Record excerpts section start

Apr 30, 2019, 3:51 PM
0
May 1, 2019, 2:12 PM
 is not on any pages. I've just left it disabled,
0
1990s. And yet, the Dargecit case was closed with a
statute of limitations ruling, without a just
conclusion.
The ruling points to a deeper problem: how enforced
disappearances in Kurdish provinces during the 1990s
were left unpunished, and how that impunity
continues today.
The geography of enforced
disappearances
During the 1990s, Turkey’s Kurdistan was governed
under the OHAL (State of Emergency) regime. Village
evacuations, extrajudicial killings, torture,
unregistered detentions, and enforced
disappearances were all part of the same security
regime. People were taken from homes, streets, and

Record excerpts section end
Record excerpts section start

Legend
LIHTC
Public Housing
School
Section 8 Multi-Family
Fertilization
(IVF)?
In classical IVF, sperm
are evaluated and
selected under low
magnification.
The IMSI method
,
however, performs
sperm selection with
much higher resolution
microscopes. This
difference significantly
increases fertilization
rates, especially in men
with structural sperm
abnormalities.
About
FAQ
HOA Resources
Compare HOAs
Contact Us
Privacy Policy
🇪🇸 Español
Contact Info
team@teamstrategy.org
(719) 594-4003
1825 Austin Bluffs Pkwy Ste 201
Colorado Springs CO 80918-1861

Record excerpts section end

Work to be completed: Out of the material above, output word for word the line with "Apr 30, 2019, 3:51 PM", the line with "were left unpunished, and how that impunity", and all lines between them, with nothing else.

Exercise answer:
Apr 30, 2019, 3:51 PM
0
May 1, 2019, 2:12 PM
 is not on any pages. I've just left it disabled,
0
1990s. And yet, the Dargecit case was closed with a
statute of limitations ruling, without a just
conclusion.
The ruling points to a deeper problem: how enforced
disappearances in Kurdish provinces during the 1990s
were left unpunished, and how that impunity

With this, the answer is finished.